Here are some more pictures from around the grounds.
This temple belongs to the Nichiren sect of Buddhism, and was originally built in 1383. Formerly it stood at Teramachi Nijo but was moved to its present location in 1968
The grounds are free to enter, but there is a fee (300 yen) to visit the main buildings and the inner garden. The garden is called Yuki-no-niwa, or snow garden, so I imagine it must look spectacular in winter. However, it looked very fine when dressed in spring green too. The viewing room is a good spot to rest and be at peace.
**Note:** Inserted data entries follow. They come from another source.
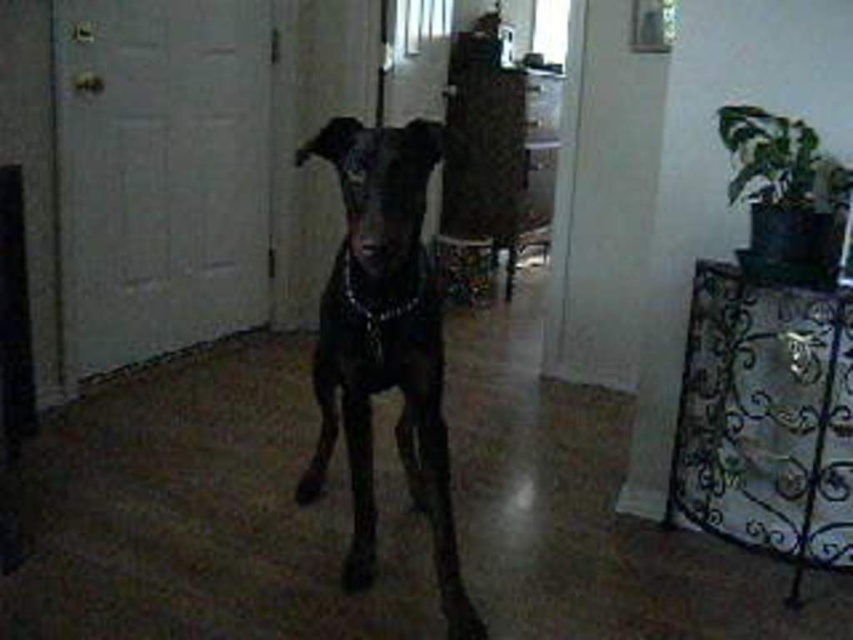 Question: Can you confirm if shiny black dog at center is bigger than black chain at center?

Choices:
 (A) no
 (B) yes

Answer: (B)

Question: Is shiny black dog at center below black chain at center?

Choices:
 (A) no
 (B) yes

Answer: (B)

Question: In this image, where is shiny black dog at center located relative to black chain at center?

Choices:
 (A) above
 (B) below

Answer: (B)

Question: Which point appears closest to the camera in this image?

Choices:
 (A) (419, 301)
 (B) (402, 182)

Answer: (B)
There is also a small museum room in the temple which houses a bell of legendary ill-repute, known as Anchin Kiyohime no Kane. The story goes that sometime in the 9th century, a monk named Anchin was travelling through Wakayama on a pilgrimage. One night he stayed at an inn on the way, and had a liaison with the inn-keeper’s daughter, Kiyohime. Anchin promised the girl he would return, but his promises were false and the scorned maid, consumed by anger, was transformed into a giant snake. She pursued Anchin to a temple where he hid himself under a bell – but to no avail! The giant serpent wound itself about the bell and then created a scorching heat that burned Anchin alive. The serpent then threw herself in a river and died also… From then on the bell was associated with disaster and misfortune whenever it was rung… In 1585 it was brought to Kyoto, and since then the monks of Myoman-ji hold a ceremony each year to bring peace to the souls of Anchin and Kiyohime… This is apparently quite a well-known tale, and has been the inspiration of both Noh dramas and Kyogen comedies. Terrible behaviour for a monk though, eh?
Myoman-ji (妙満寺) is a five minute walk from Kino station on the Eiden line. This is the tenth stop and takes about 15 minutes when going north from Demachiyanagi. Here is a MAP. Check Jorudan for train times.
The grounds are open from 6.00 am until 5.00 pm and the main building and garden are open from 9.00 am till 4.00 pm.
Gorgeous garden! I’ve never heard of this temple so thanks for sharing. It goes on the (ever-growing) list!
Mark Taylor says
Thanks for the azaleas recommendation. I’ve been to Myomanji twice, once in the heat of summer in 2016, and once on a wintry snowy day in early 2017. Quite a contrast!